I came up Western Ave. in my little birdshit on a wheels I call a car and made a left onto Division St. where a 70s-modern building houses a school named for a Puerto Rican right fielder. There a 45-ton metal flag ripples over the street marking the entrance to Paseo Boricua, billed as a little slice of San Juan.

I’ve never been to San Juan, but I doubt Division Street looks anything like it. Division Street is a Chicago thing.

Especially in January, when you’re driving through with your windows up and the heat blasting. The few people out bundled up good in this concrete tundra.
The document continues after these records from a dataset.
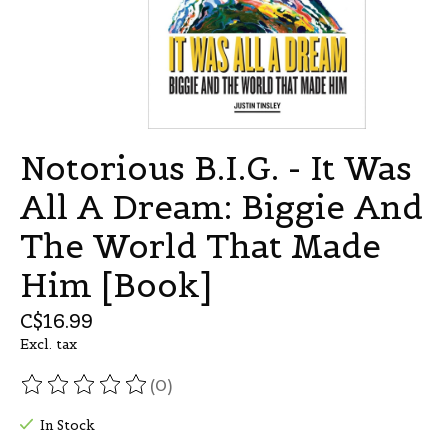
Notorious B.I.G. - It Was
All A Dream: Biggie And
The World That Made
Him [Book]
C$16.99
Excl. tax
(0)
The rating of this product is
0
out of 5
In Stock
Dirty snow piles up along the curb like old cigarette butts.

Despite how ugly it sounds, you should see how excited Chicago Puerto Ricans get whenever they talk about this little strip of asphalt. Maybe it’s silly or tribal, but few Puerto Ricans can resist the sense of pride that wells up whenever they see shops and restaurants with Puerto Rican names, when they drive past the offices of Puerto Rican organizations working to improve their asscrack corner of the city.

Even I feel it, and I’m not big on nationalistic pride.

Looking at the faces of the people, you realize that this is where the Puerto Ricans are. And if you’re Puerto Rican, it makes you irrationally happy.

I drove under the other steel flag just past California, this one backwards. (The flags face outward. They’re there for outsiders.) I made a right on Kedzie. I was headed for my grandma’s house when I saw it.

The sign read: “BUILDING A NEW CHICAGO.”

It hung just above a plastic curtain draped across the old and abandoned elevated train tracks that bridge over Kedzie north of Wabansia, the same old abandoned tracks that have stood like ancient ruins — a stone industrial skeleton — since I was a baby, probably longer.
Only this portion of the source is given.